09 March 2023, 05:00 WIB

Menggali Devisa Sektor Kesehatan


Mediaindonesia.com|Editorial MI

img

SUDAH sejak lama orang Indonesia doyan semua yang berbau luar negeri. Tidak hanya untuk produk barang, tapi juga produk jasa. Sebagian mungkin hanya demi mengejar gengsi, tapi sebagian lain memang memilih produk luar negeri karena kualitasnya yang dianggap lebih tinggi ketimbang produk ataupun layanan di dalam negeri.

Di dunia kesehatan pun berlaku hal itu. Fasilitas, kapasitas, kualitas, dan profesionalitas pelayanan kesehatan di luar negeri rata-rata memang lebih unggul. Tak mengherankan jika banyak dipilih orang Indonesia sebagai tujuan berobat ketika mereka sakit. Tak perlu jauh-jauh, Malaysia dan Singapura kini menjadi dua negara favorit yang paling banyak menerima pasien Tanah Air.

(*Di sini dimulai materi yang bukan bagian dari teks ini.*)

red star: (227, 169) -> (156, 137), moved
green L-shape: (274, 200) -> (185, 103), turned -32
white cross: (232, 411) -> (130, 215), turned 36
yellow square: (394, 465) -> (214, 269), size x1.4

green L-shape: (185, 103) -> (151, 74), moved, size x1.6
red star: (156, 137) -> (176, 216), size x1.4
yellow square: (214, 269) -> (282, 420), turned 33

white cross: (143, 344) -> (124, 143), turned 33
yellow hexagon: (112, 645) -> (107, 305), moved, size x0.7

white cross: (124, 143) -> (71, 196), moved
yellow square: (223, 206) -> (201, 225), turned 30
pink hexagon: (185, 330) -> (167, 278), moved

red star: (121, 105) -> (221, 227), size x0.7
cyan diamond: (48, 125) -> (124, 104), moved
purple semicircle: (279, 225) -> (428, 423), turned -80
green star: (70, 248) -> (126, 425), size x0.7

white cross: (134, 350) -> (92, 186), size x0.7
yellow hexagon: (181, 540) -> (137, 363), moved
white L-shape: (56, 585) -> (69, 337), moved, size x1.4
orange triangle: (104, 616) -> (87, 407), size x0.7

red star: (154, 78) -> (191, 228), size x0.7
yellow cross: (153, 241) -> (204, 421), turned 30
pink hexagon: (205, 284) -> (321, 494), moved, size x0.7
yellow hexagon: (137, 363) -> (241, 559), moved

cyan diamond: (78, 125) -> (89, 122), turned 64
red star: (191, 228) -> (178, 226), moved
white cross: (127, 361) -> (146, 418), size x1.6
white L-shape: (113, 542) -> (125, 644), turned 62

Sebetulnya, pada masa Presiden Susilo Bambang Yudhoyono, isu ini sudah menjadi perhatian. "Saya tidak happy, bangsa kita sedikit-sedikit berobat ke Singapura, Tokyo, Jerman, Australia. Kita harus dirikan modern hospital yang jadi unggulan kita," kata SBY pada Mei 2010 silam.

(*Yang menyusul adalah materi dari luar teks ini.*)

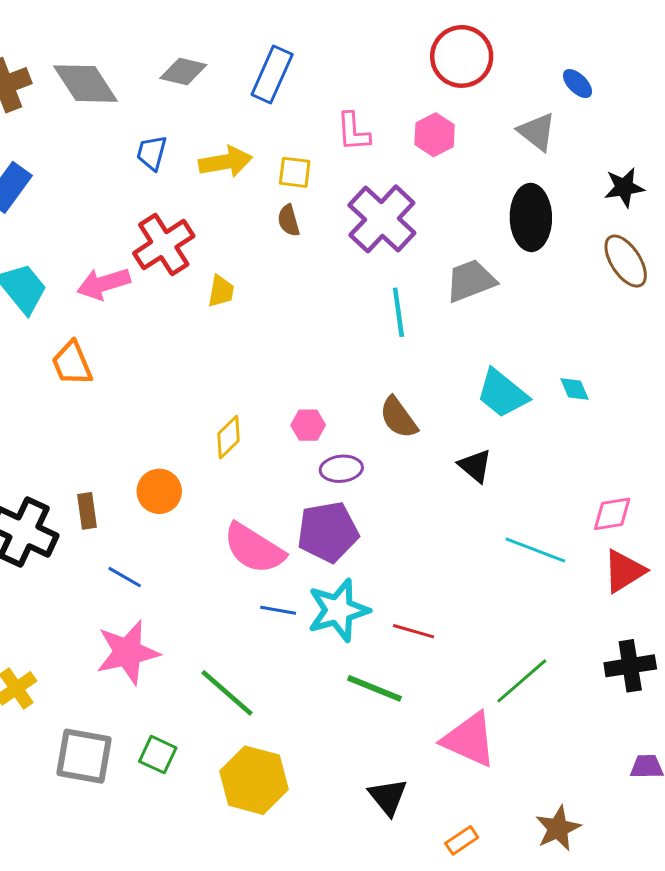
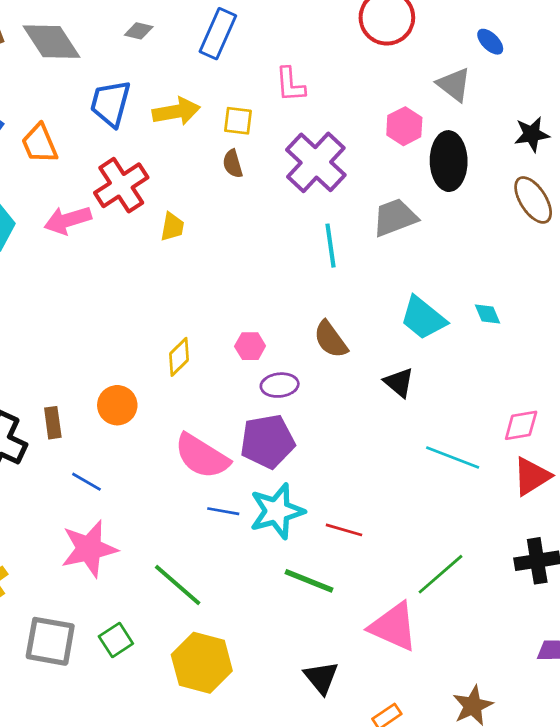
gray diamond: (183, 72) -> (139, 31), size x0.7
pink hexagon: (435, 135) -> (404, 126), moved
blue trapezoid: (152, 153) -> (111, 103), size x1.5
orange trapezoid: (72, 363) -> (39, 144), moved
green square: (158, 755) -> (116, 640), turned 32

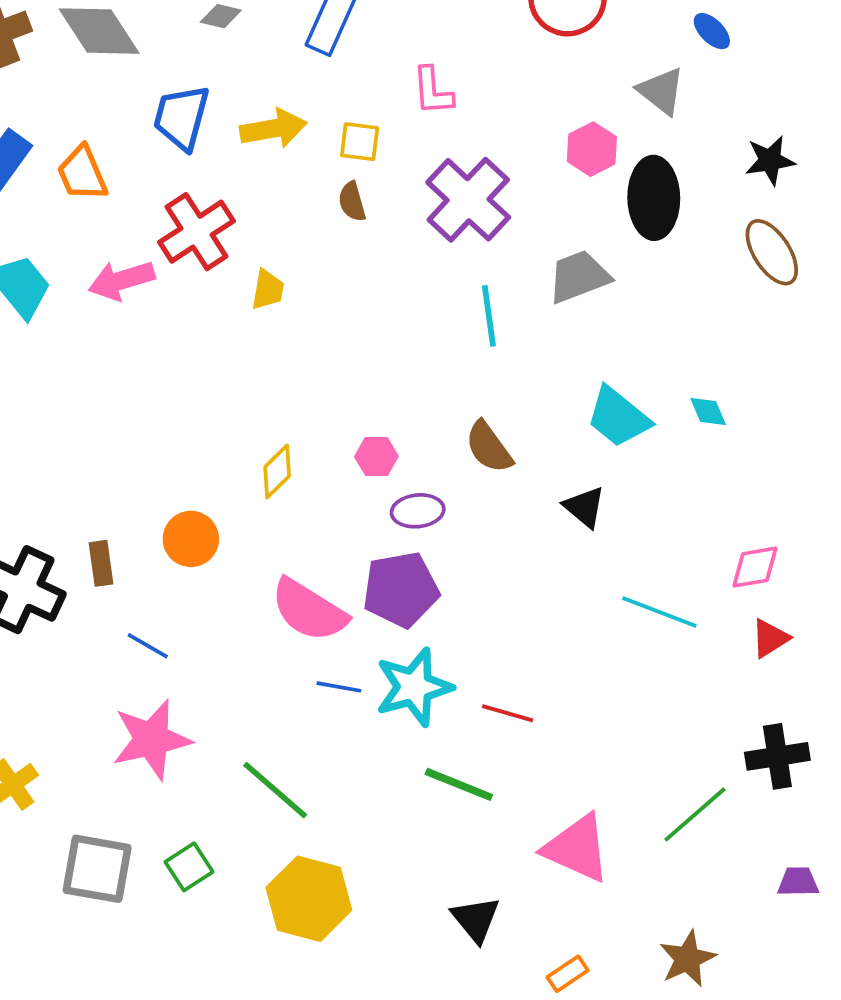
red triangle: (532, 476) -> (770, 638), size x0.7
green line: (441, 574) -> (695, 814), moved

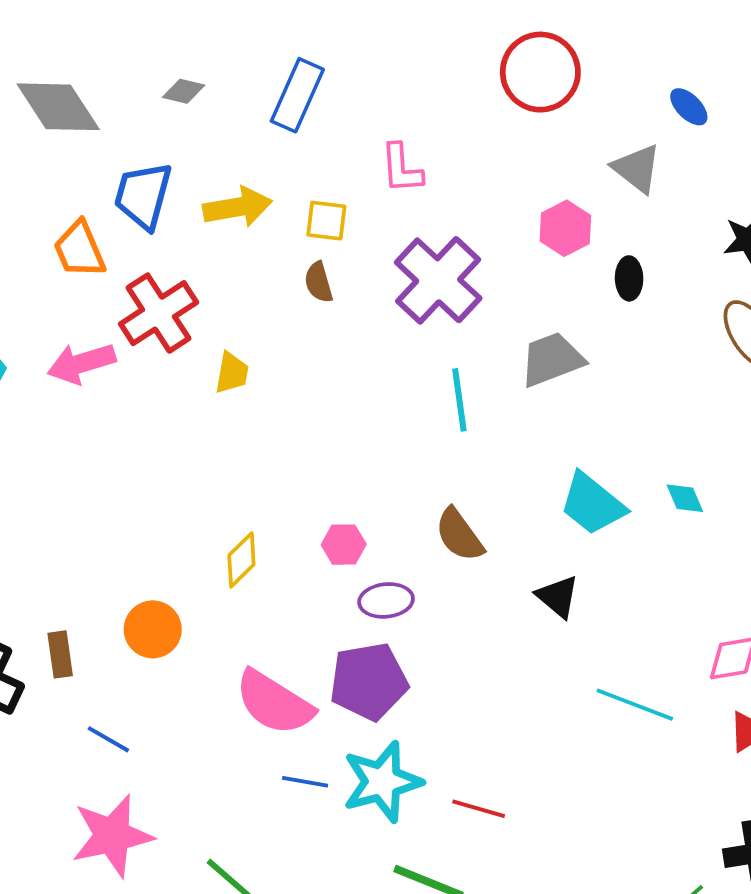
orange trapezoid: (82, 174) -> (79, 249), moved
black ellipse: (654, 198) -> (629, 278), size x0.5

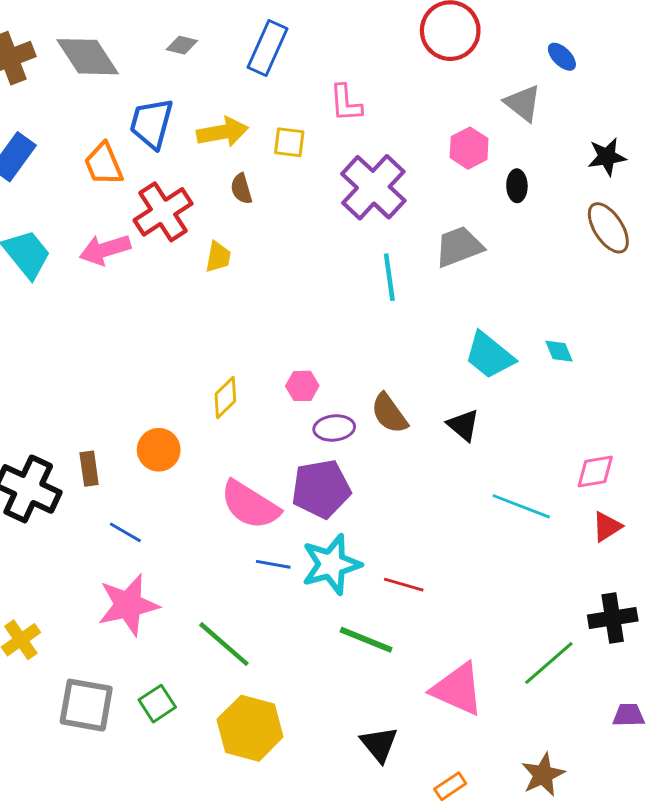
brown semicircle: (319, 282) -> (241, 189), moved
brown semicircle: (459, 535) -> (389, 413), moved

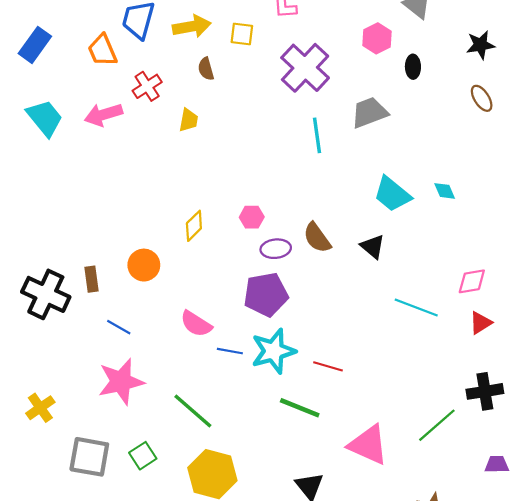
red cross: (163, 212) -> (147, 86), size x0.7
brown ellipse: (608, 228) -> (482, 98), size x0.7
pink semicircle: (250, 505) -> (196, 324), moved, size x0.7

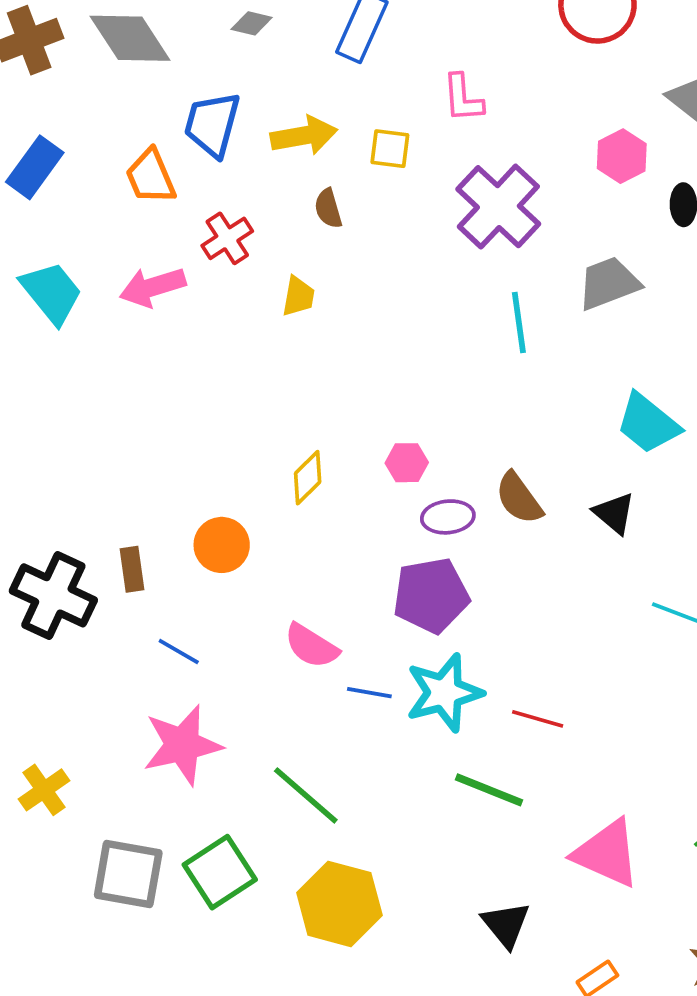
green square: (143, 456) -> (220, 872), size x1.5

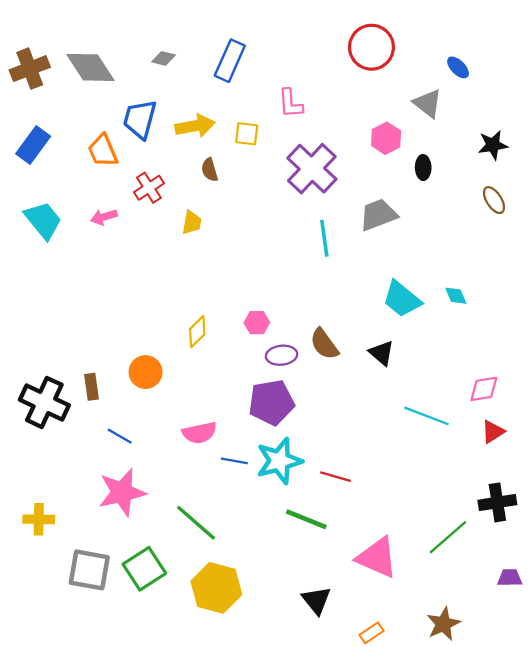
pink arrow: (152, 287) -> (104, 217), size x0.7
pink semicircle: (311, 646) -> (199, 433), turned -44
yellow cross: (44, 790) -> (39, 519), turned 36

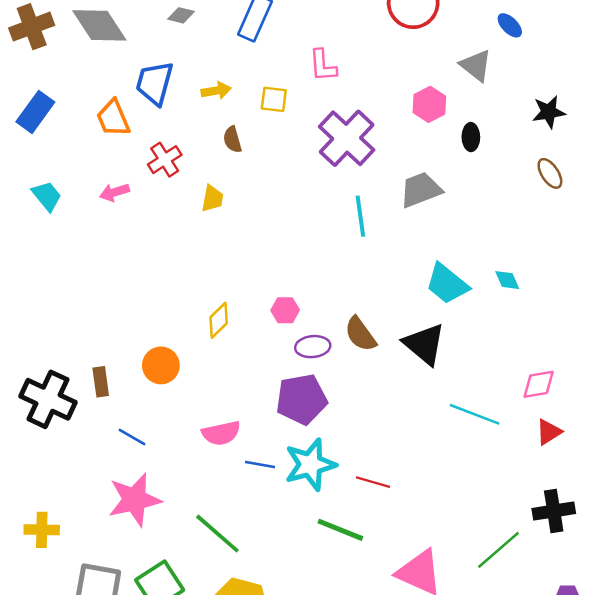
yellow arrow: (195, 126) -> (216, 91), size x0.7
cyan trapezoid: (43, 220) -> (47, 196), size x0.7
black triangle: (382, 353) -> (424, 344), size x1.5

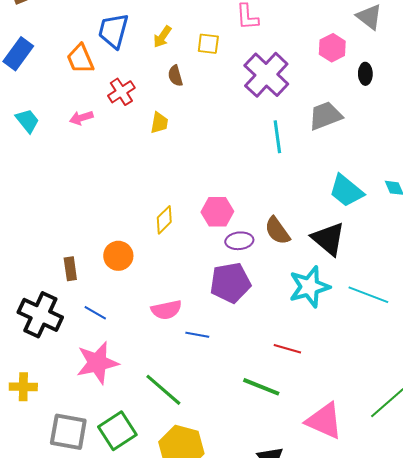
yellow arrow: (216, 91) -> (162, 37), turned 135
pink hexagon: (285, 310) -> (217, 212), size x1.4
black cross: (48, 399) -> (40, 315), moved
cyan star: (310, 465) -> (309, 287), moved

Namun, nyatanya, jumlah WNI yang berobat ke luar negeri terus saja meningkat. Di sisi lain, fasilitas dan kualitas pelayanan kesehatan di Republik ini memang memperlihatkan kemajuan, tapi tetap belum bisa mengatasi ketertinggalan dari negara lain.

Jangankan kualitas, secara kuantitas pun jumlah rumah sakit masih sangat kurang. BPS mencatat pada 2021 terdapat 3.112 rumah sakit di Indonesia. Adapun jumlah penduduk mencapai 275,7 juta pada November 2022 lalu. Artinya, rasionya sangat jomplang, 1 banding 88.367, atau setiap rumah sakit melayani 88.367 penduduk.

Lalu, sekarang Presiden Joko Widodo mengulang kegeraman SBY. Jokowi menyesalkan masih banyak masyarakat yang memilih berobat ke luar negeri. Ia menyebut hampir 2 juta warga negara Indonesia setiap tahun berobat ke rumah sakit di negara lain.

Jokowi geram karena dalam hitung-hitungan Kementerian Kesehatan, ada devisa sebesar Rp165 triliun yang hilang akibat kunjungan WNI ke negara lain untuk tujuan berobat. Entahlah nilai yang disebut itu presisi atau tidak karena pada Oktober 2022 lalu, Presiden juga mengeluhkan hal yang sama, tapi menyebut angka devisa yang hilang Rp100 triliun.

Meski demikian, intinya, tren masyarakat berobat ke luar negeri adalah sebuah pemborosan devisa. Kalau devisa yang mencapai Rp100 triliun itu bisa ditahan di dalam negeri, tentu banyak hal bisa dilakukan atau dibangun di dalam negeri. Apalagi, sejatinya, kecenderungan orang memilih berobat di negara lain adalah indikasi bahwa investasi pada sektor kesehatan nasional memang kurang.

Karena itu, pemerintah jelas tidak bisa hanya menyesalkan warganya banyak berobat ke luar negeri. Pemerintah semestinya sudah tahu masalahnya. Ketimbang cuma mengeluh, lebih baik bergerak membenahi seluruh lini dalam sistem kesehatan nasional. Dengan demikian, ketika pembenahan itu membawa hasil signifikan, tanpa dipaksa pun orang akan kembali memilih rumah sakit domestik sebagi tujuan berobat.

Harus diingat, pembenahan sektor kesehatan bukan sebatas pada sisi pembangunan rumah sakit atau fasilitas fisik kesehatan lain. Yang tak kalah penting ialah kualitas sistem pelayanan, kapabilitas tenaga kesehatan, serta integritas dan profesionalitas dokter. Itu semua butuh investasi yang tidak sedikit.

Kiranya kita perlu menantang pemerintah untuk lebih berani berinvestasi membangun sektor kesehatan nasional yang lebih baik dan profesional. Profesionalitas menjadi salah satu poin penting karena ilmu pengetahuan kesehatan terus berkembang secara luar biasa.

Tanpa ada pembenahan yang cukup radikal, boleh jadi tahun depan Presiden Jokowi akan mengulang lagi kekesalan yang sama. Mengeluh soal devisa yang hilang sia-sia, tapi untuk mengucurkan investasi demi sistem kesehatan yang paripurna juga tak berani.